Extracted page text data
____________________

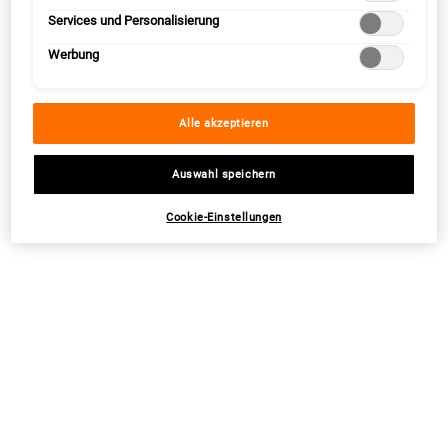
Services und Personalisierung
Werbung
PDP Sections Accordion Original
Was ist es
Alle akzeptieren
Auswahl speichern
Dafür ist es gut
Cookie-Einstellungen
Inhaltsstoffe
Wie Du es anwendest
Sicherheitsinformationen
Bei Kontakt mit den Augen diese sofort gründlich ausspülen.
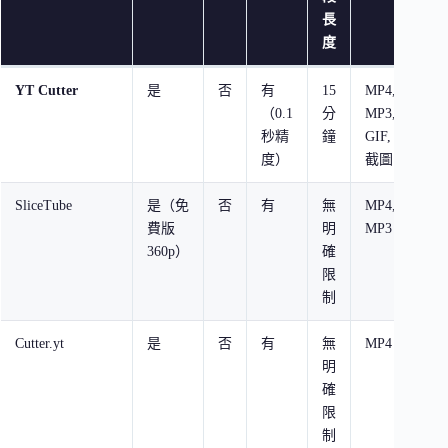
長
度
YT Cutter
是
否
有
15
MP4,
72
（0.1
分
MP3,
10
秒精
鐘
GIF,
度）
截圖
SliceTube
是（免
否
有
無
MP4,
免
費版
明
MP3
36
360p）
確
限
制
Cutter.yt
是
否
有
無
MP4
10
明
確
限
制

____________________

◆ WORK TO BE COMPLETED
Pictures are to be left out when the lines from the one containing "Sicherheitsinformationen" through the end of the records above are repeated exactly; no other line is wanted.

◆ ANSWER FOR THIS EXERCISE
Sicherheitsinformationen
Bei Kontakt mit den Augen diese sofort gründlich ausspülen.
長
度
YT Cutter
是
否
有
15
MP4,
72
（0.1
分
MP3,
10
秒精
鐘
GIF,
度）
截圖
SliceTube
是（免
否
有
無
MP4,
免
費版
明
MP3
36
360p）
確
限
制
Cutter.yt
是
否
有
無
MP4
10
明
確
限
制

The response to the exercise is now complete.